Positive Youth Development: An Overview
Positive youth development (PYD) is an approach to working with young people that shifts our focus from a problem and deficit-oriented perspective to one that acknowledges and builds upon the strengths and positive characteristics of youth (Commission on Positive Youth Development, 2005; Hamilton & Hamilton, 2004). PYD has its roots in developmental psychology, developmental epidemiology, and prevention science and is supported by a broad range of programs and agencies including the federal Family and Youth Services Bureau, the Administration for Children and Families, the US Department of Health and Human Services, and the 4H program. The goal of PYD is to build the competence, confidence, character, caring, and connections that will support a young person’s transition into a healthy, happy, responsible, and productive adulthood; once an adolescent has this foundation in place, she is able to cope with challenges and setbacks, and is more apt to contribute to her community. PYD approaches engage youth, their families, and caring community members to provide the scaffolding that young people need to identify and develop their strengths, minimize risks, and buffer against psychological problems. PYD complements and can accommodate much of our new knowledge about adolescent brain development and the research on contemporary issues facing adolescents.
Principles of Positive Youth Development
– All youth need support and scaffolding.
– Identify and build on strengths.
– Include and engage youth whenever possible.
– Caring families and communities are critical.
– “Problem free is not fully prepared.”
– “Fully prepared is not fully engaged.”
Why Positive Youth Development?
– Optimistic and proactive approach that offers alternative to focus on problems & deficits.

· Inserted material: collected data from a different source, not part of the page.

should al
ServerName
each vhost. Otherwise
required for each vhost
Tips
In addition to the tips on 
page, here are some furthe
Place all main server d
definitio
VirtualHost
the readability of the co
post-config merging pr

– Engages youth and empowers them to build strengths and assume leadership.
– Theory and research based approach useful in program and policy development and increasingly embraced by -funding sources.
– Provides rationale/common understanding for decisions.
– Consistent with research on adolescent brain development & authoritative parenting.
What Does PYD Accomplish?
– Engages youth & develops competence, confidence, and character.
– Improves self-esteem, self-efficacy, and self-control..
– Facilitates caring relationships with peers, parents, other adults.
– Builds and strengthens connections with school and other institutions.
– Encourages setting goals and making healthy decisions & lifestyle choices.
– Supports contributions to family and community.
Putting Positive Youth Development into Practice
– See youth as resources, not problems.
– Help young people identify their strengths.
– Surround youth with caring adults to provide positive role models to help them learn skills and appropriate behaviors.
– Engage youth, but provide “scaffolding.”
-Structure challenging experiences to help build complex, adaptive brains by increasing potential for forming and sustaining neuronal connections.
– Provide opportunities for “safe” risk taking to build confidence & competence.
– Encourage paid work, internships, and volunteering.
– Acknowledge & encourage healthy behaviors and choices.
– Provide opportunities to make decisions and coaching in decision making.
– Assist youth to conceptualize help seeking as mature behavior.
– Ensure youth know how to access quality mental health and reproductive health services.
– Encourage youth to think about and plan for the future.
– Provide opportunities to participate and contribute.
– Celebrate achievements and positive experiences.